> [DATA FOR THIS EXERCISE]:
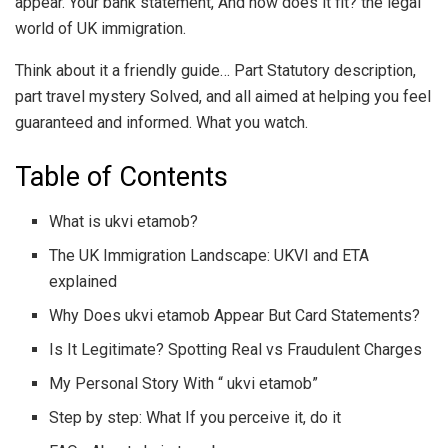
appear. Your bank statement, And how does it fit? the legal
world of UK immigration.
Think about it a friendly guide… Part Statutory description,
part travel mystery Solved, and all aimed at helping you feel
guaranteed and informed. What you watch.
Table of Contents
What is ukvi etamob?
The UK Immigration Landscape: UKVI and ETA
explained
Why Does ukvi etamob Appear But Card Statements?
Is It Legitimate? Spotting Real vs Fraudulent Charges
My Personal Story With “ ukvi etamob”
Step by step: What If you perceive it, do it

> [WHAT TO PRODUCE]:
Please copy the line that contains "Think about it" and each line after it through the end of the records, exactly, and no other lines.

> [FINISHED EXERCISE]:
Think about it a friendly guide… Part Statutory description,
part travel mystery Solved, and all aimed at helping you feel
guaranteed and informed. What you watch.
Table of Contents
What is ukvi etamob?
The UK Immigration Landscape: UKVI and ETA
explained
Why Does ukvi etamob Appear But Card Statements?
Is It Legitimate? Spotting Real vs Fraudulent Charges
My Personal Story With “ ukvi etamob”
Step by step: What If you perceive it, do it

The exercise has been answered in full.